The anti-American demonstrations raging in the Middle East and North Africa extend beyond the violence of the day, providing a broad diplomatic challenge to President Obama’s attempts to forge relationships with new regimes across the Arab world.
The immediate crisis involves a pair of post-revolutionary Arab countries — Egypt and Libya — that Obama has worked to ensure will be supporters of the United States as they endure difficult transitions from autocracies to self-government.
Now part of a bitter U.S. presidential campaign, the attacks this week will test the diplomacy Obama will use to salvage two badly damaged relationships, as well as his broader remedial project with the Islamic world. But first he must define again who are his nation’s friends and how in the future to describe them.
In an interview this week, Obama said he would no longer call Egypt an “ally” after the mob attack on the U.S. Embassy in Cairo, nor would he refer to the influential Arab nation as an enemy. The answer drew a response from Republican presidential nominee Mitt Romney, who listed ways Egypt could restore its relationship as an ally of the United States.
But experts say the term “ally” has become a Cold War relic, virtually meaningless in the Middle East, where public opinion was long silenced but freedom of speech seems to be emerging. Foreign aid, diplomatic assistance and even direct military intervention no longer guarantee loyalties from newly elected governments or newly liberated people.
The challenge for Obama, a foreign policy pragmatist, is to define the changing relationships in a way that captures the nascent political forces shaping each and protects U.S. interests.

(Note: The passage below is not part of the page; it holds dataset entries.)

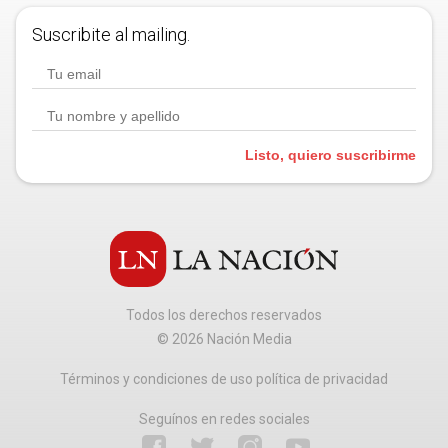
Suscribite al mailing.
Listo, quiero suscribirme
Todos los derechos reservados
©
2026
Nación Media
Términos y condiciones de uso política de privacidad
Seguínos en redes sociales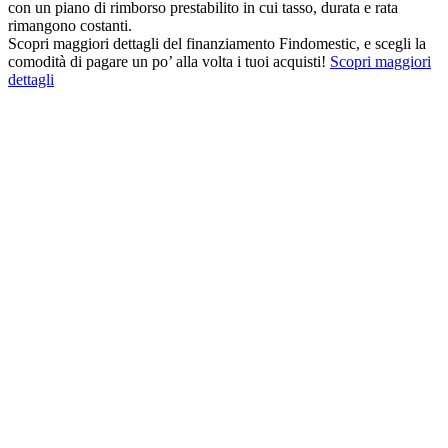
con un piano di rimborso prestabilito in cui tasso, durata e rata
rimangono costanti.
Scopri maggiori dettagli del finanziamento Findomestic, e scegli la
comodità di pagare un po’ alla volta i tuoi acquisti!
Scopri maggiori
dettagli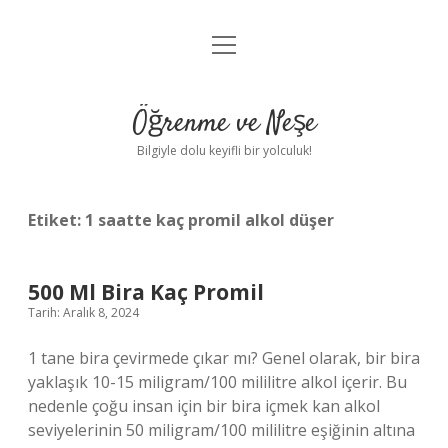
menüyü
Anasayfa
aç
Gizlilik Politikası
Öğrenme ve Neşe
Yasal Uyarı
Bilgiyle dolu keyifli bir yolculuk!
Hakkımızda
Etiket:
1 saatte kaç promil alkol düşer
500 Ml Bira Kaç Promil
Tarih: Aralık 8, 2024
1 tane bira çevirmede çıkar mı? Genel olarak, bir bira
yaklaşık 10-15 miligram/100 mililitre alkol içerir. Bu
nedenle çoğu insan için bir bira içmek kan alkol
seviyelerinin 50 miligram/100 mililitre eşiğinin altına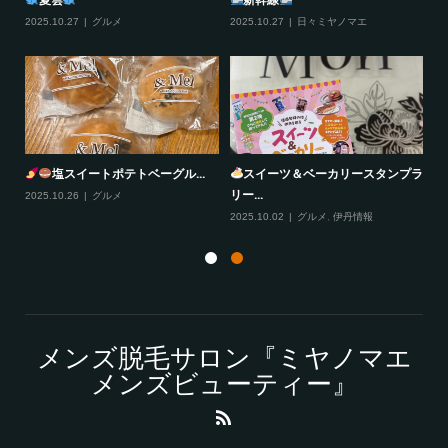
2025.10.27
グルメ
2025.10.27
日々ミヤノマエ
20
塩スイートポテトベーグル...
スイーツ＆ベーカリースタンプラ
リー...
2025.10.26
グルメ
20
2025.10.02
グルメ
,
伊丹情報
メンズ脱毛サロン『ミヤノマエ
メンズビューティー』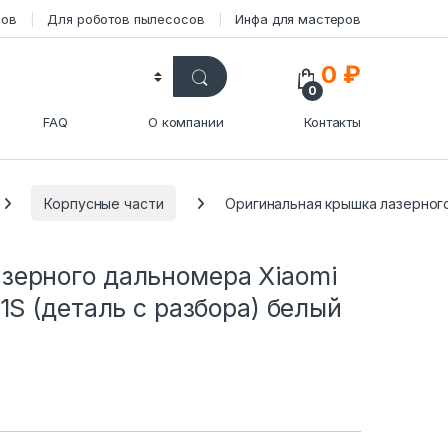
сов
Для роботов пылесосов
Инфа для мастеров
0
₽
0
FAQ
О компании
Контакты
Корпусные части
Оригинальная крышка лазерного
зерного дальномера Xiaomi
1S (деталь с разбора) белый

“ ‘Ally’ to me sounds like a partner whose interests coincide with yours on whatever the most important issue of the day is,” saidMoeed Yusuf, a South Asia adviser at the U.S. Institute of Peace. He said the social media term “frenemy” was not far off in capturing the nature of the new alliances.
Like Egypt, Pakistan is a country essential to U.S. interests but at times difficult to call an ally. It receives more than $2 billion in U.S. aid a year and has lost thousands of people in its fight against armed Islamist groups within its borders.
But while the Obama administration and the Pakistani government have a shared interest in fighting al-Qaeda, which threatens each, Pakistan’s intelligence service is less interested in seeing a weakened Taliban, a major American goal.
The attacks this week in the Middle East and North Africa highlighted how the United States, despite Obama’s support of some of the popular uprisings in the region, has evolved from a heavy-handed symbol of authority to a more vulnerable target since the collective uprisings known as the Arab Spring began unfolding early last year.
White House officials have said the attacks in Libya and Egypt were provoked by an Internet video mocking the prophet Muhammad. But Arab demonstrators across the region appeared to use the video to draw people to rallies where the United States and its chief ally in the region, Israel, became the central focus of their anger. In Libya, the deadly attack onthe U.S. Consulate in Benghazi appeared to be planned.